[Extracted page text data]

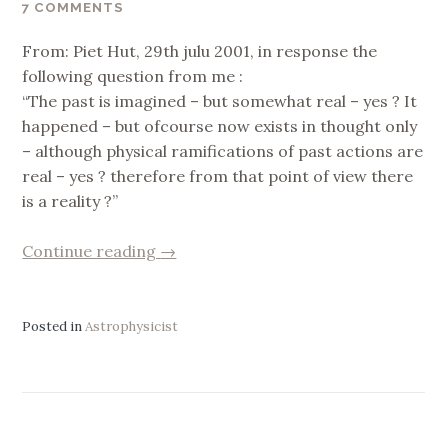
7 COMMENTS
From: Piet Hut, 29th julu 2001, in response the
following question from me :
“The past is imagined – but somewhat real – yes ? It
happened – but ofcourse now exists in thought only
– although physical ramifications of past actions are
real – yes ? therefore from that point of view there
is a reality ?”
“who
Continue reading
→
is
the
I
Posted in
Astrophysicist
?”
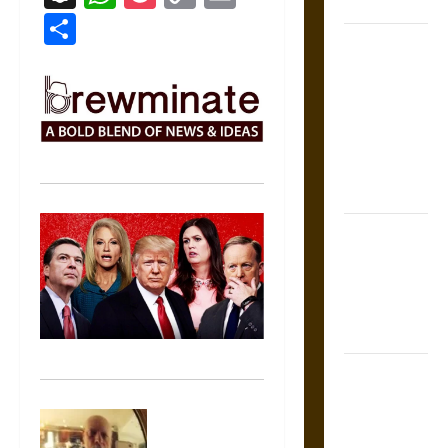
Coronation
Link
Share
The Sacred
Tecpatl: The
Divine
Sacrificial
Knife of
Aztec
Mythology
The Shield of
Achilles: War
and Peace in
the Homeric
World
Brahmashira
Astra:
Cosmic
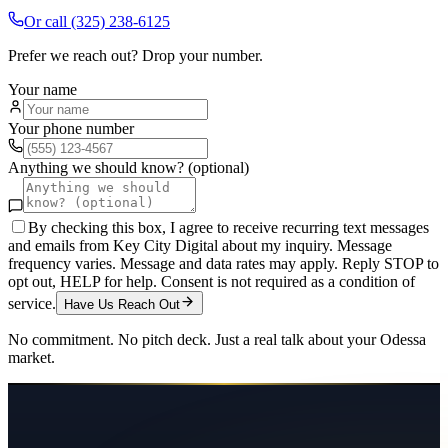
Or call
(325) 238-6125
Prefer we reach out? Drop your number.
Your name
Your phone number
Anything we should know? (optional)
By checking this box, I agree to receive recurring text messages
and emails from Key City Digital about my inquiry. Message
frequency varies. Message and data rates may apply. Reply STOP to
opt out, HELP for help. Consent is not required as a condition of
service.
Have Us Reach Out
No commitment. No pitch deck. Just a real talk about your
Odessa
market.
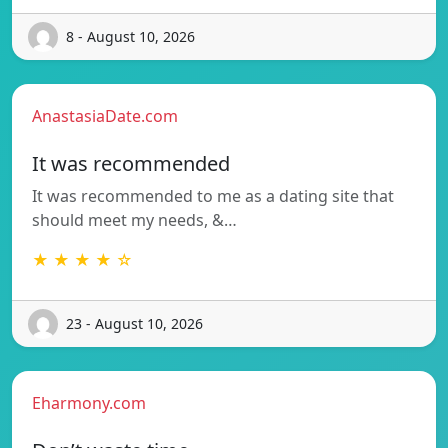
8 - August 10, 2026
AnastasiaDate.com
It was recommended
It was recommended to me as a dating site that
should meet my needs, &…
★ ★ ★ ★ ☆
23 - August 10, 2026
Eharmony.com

...

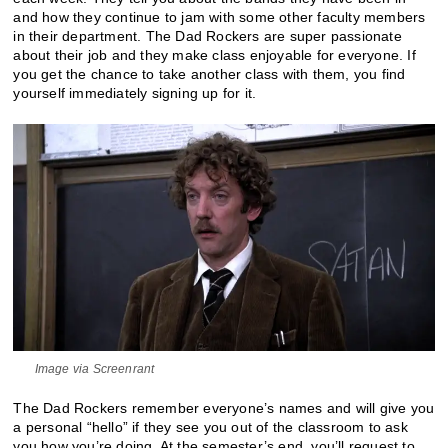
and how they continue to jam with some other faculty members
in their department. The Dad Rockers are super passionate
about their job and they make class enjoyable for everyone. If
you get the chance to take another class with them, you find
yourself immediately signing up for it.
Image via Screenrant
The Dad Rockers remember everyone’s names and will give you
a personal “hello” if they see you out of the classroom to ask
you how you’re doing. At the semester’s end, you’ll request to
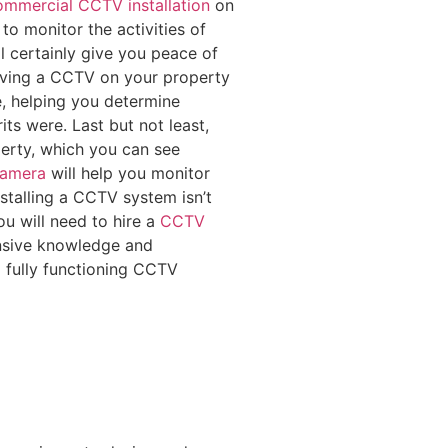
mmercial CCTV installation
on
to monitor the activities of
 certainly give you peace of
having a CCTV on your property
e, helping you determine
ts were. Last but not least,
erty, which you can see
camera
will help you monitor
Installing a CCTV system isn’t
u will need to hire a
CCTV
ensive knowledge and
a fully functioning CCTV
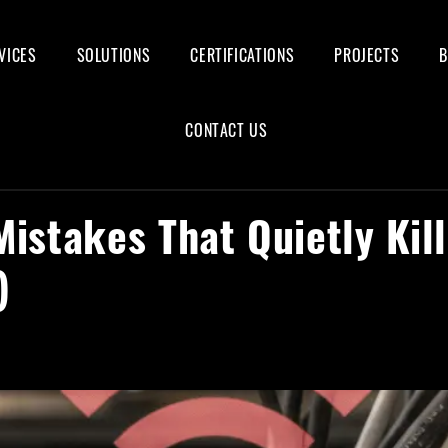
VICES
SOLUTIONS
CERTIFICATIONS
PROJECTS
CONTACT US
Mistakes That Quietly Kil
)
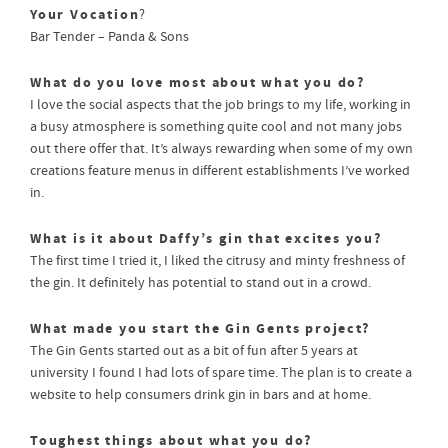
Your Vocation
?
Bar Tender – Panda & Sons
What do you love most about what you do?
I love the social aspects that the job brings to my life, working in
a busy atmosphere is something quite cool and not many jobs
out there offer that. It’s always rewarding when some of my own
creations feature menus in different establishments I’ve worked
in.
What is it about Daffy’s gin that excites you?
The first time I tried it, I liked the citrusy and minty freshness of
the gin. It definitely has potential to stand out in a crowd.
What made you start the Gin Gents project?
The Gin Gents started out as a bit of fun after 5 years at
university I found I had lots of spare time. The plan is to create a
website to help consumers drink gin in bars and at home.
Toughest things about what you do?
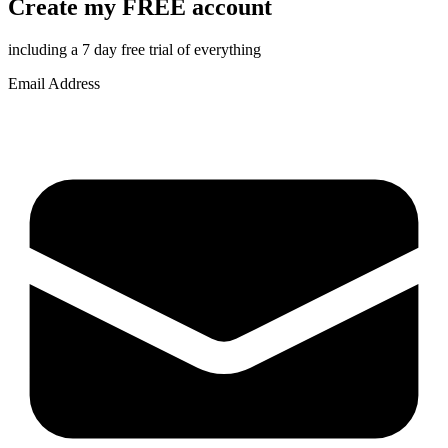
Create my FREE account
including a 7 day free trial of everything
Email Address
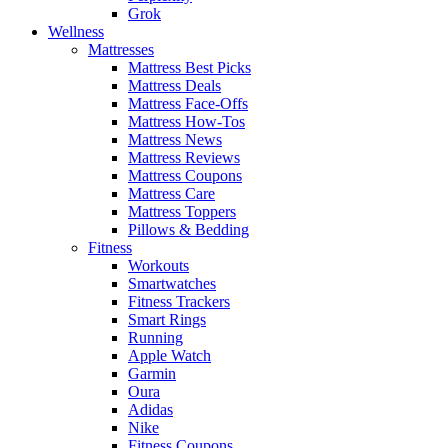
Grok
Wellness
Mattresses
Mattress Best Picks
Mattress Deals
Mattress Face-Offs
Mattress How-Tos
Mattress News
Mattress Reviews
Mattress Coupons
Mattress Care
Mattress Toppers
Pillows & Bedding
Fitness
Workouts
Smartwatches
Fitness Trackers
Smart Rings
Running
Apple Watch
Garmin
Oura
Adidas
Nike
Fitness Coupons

PROBLEM REQUIREMENTS — Reproduce, word for word and in full, only the lines above that start at the line with "Your Vocation" and run through the line with "The first time", both ends included.

ANSWER SECTION —
Your Vocation
?
Bar Tender – Panda & Sons
What do you love most about what you do?
I love the social aspects that the job brings to my life, working in
a busy atmosphere is something quite cool and not many jobs
out there offer that. It’s always rewarding when some of my own
creations feature menus in different establishments I’ve worked
in.
What is it about Daffy’s gin that excites you?
The first time I tried it, I liked the citrusy and minty freshness of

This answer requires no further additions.